At that point, Millie, I was conscious that someone outside the office was talking to Trelawny's secretary; I gave it slight heed, however.

"Let us proceed forthwith to the proofs that the will specifies." Trelawny wiped his nose again. "The Baxter Dunn we seek, my client Alexander Skotos has declared, is a great scholar. Have you proofs of scholarship, Mr. Dunn?"

I nodded. "As a matter of fact, I have. I brought some diplomas, thinking they would establish my identity. One's been lost, a master of fine arts from the University of Chicago. The university can furnish a duplicate copy, I feel sure, if we request it."

"May we see those that have
not
been lost?"

"Certainly.
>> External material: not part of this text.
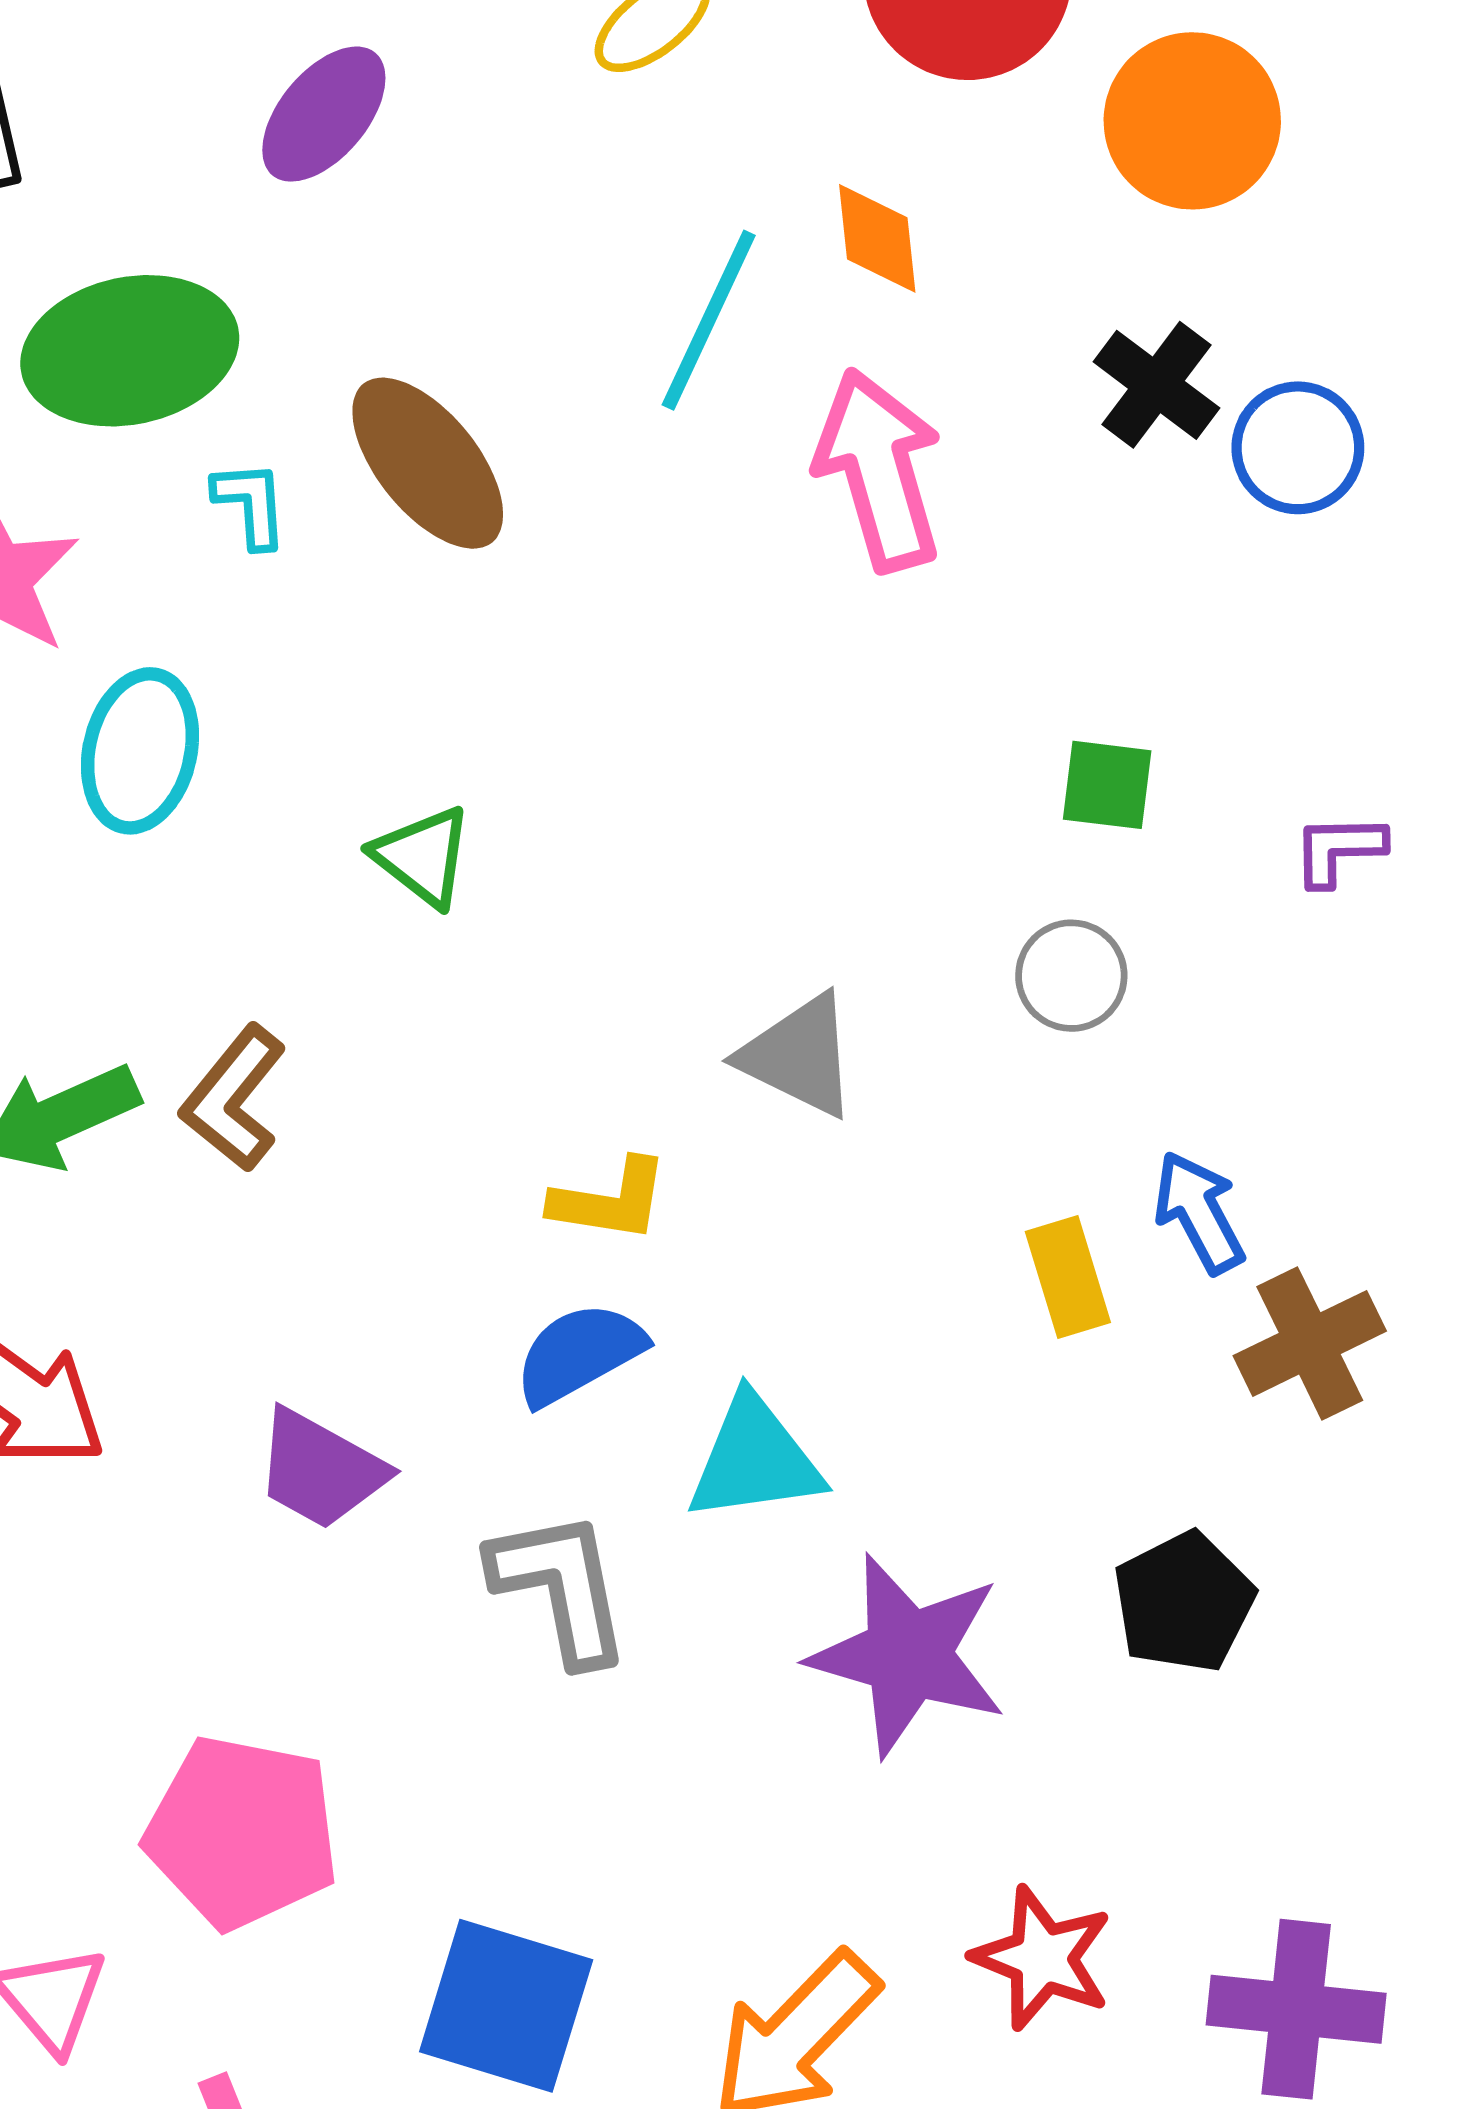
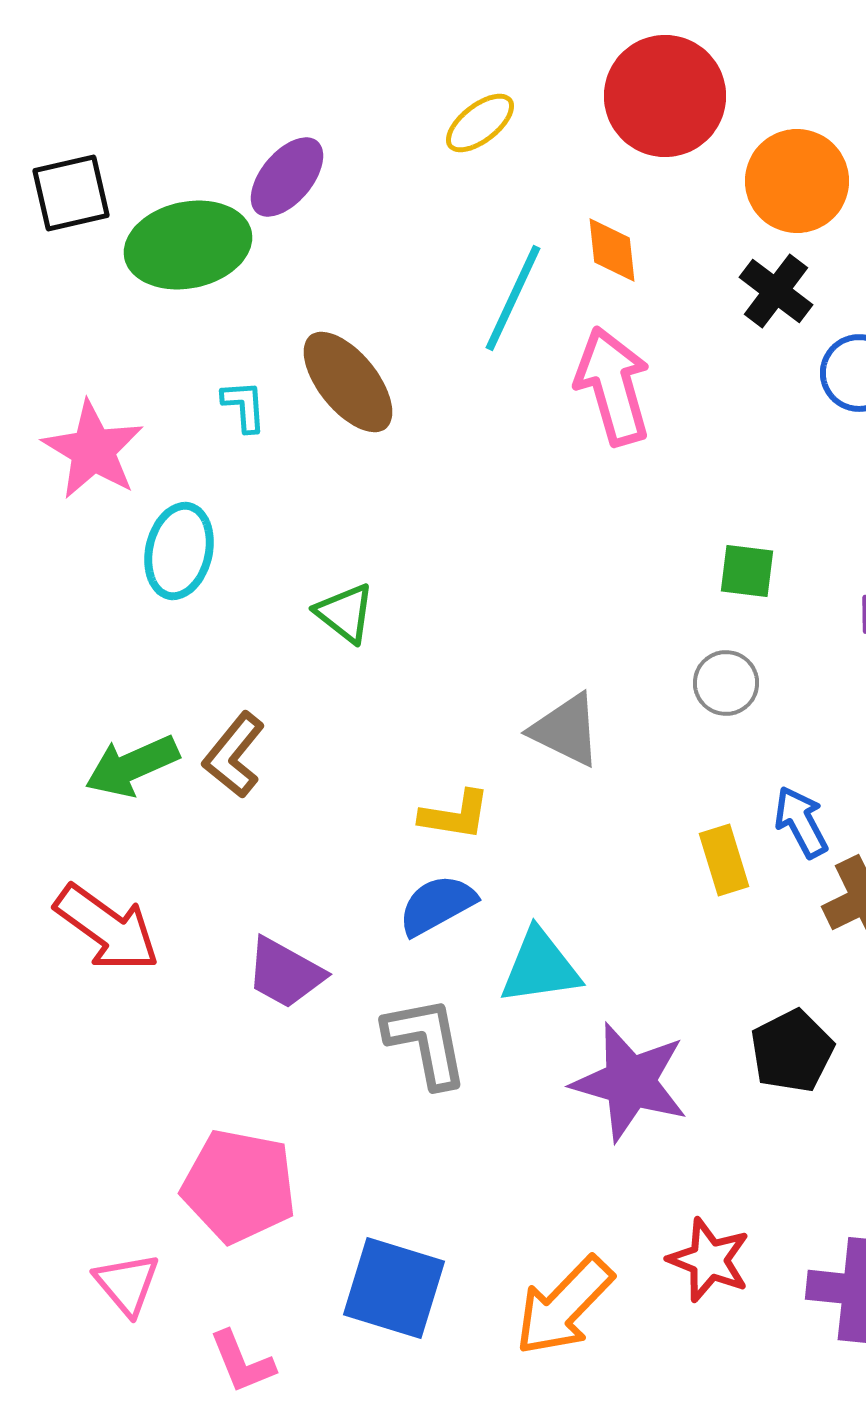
green ellipse: (130, 351) -> (188, 245), moved
black cross: (1156, 385) -> (776, 291), moved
How about my Ph.D.'s? Looking at those first should save some time." I handed them to him.

He took out a pair of reading glasses, put them on, and applied a fresh Kleenex to his nose. "Humph!"

Mr. Hardaway asked, "If two Ph.D.'s don't establish a man as a great scholar, what the hell would?"

Trelawny looked at him over the tops of his glasses. "This is in Nineteenth-Century English Literature." He displayed the paper to Mr. Hardaway.

"A legitimate subject for scholarship."

"While this one is in Ancient History."

"And this," Doris declared hotly, "has become pure farce. Bax fits the description. Bax is a great scholar by any sane measure. Bax is the heir."

Trelawny's smile would have wilted a tomato vine. "An heir who will not divulge his connection to the testator. That is correct, Mr. Dunn? Still correct, I mean?"

I nodded. "I will not divulge my personal affairs, and I will most certainly not divulge your client's when he is no longer alive to defend his reputation." Strictly speaking, Millie, that was the truth. I did not want to divulge my own, and could not have divulged Mr. Skotos's if I had wanted to, since I did not know them.

"I see. There are two further proofs we have yet to touch upon."

Trelawny's secretary was arguing with someone in the outer office; he paused for a moment to listen, then said, "We proceed to the second proof. Baxter Dunn--I intend Alexander Skotos's heir--is ambidextrous. Are you, Mr. Dunn?"

I shrugged. "I can write with both hands, if that's what you mean. It was quite useful in college. When one hand tired, I wrote with the other. Shall I demonstrate?"

"Please do." He handed me this ballpoint pen and a tablet.

"I'd like another one," I told him. "Another pen, please, and another tablet. Or a book or something else that will give me a writing surface."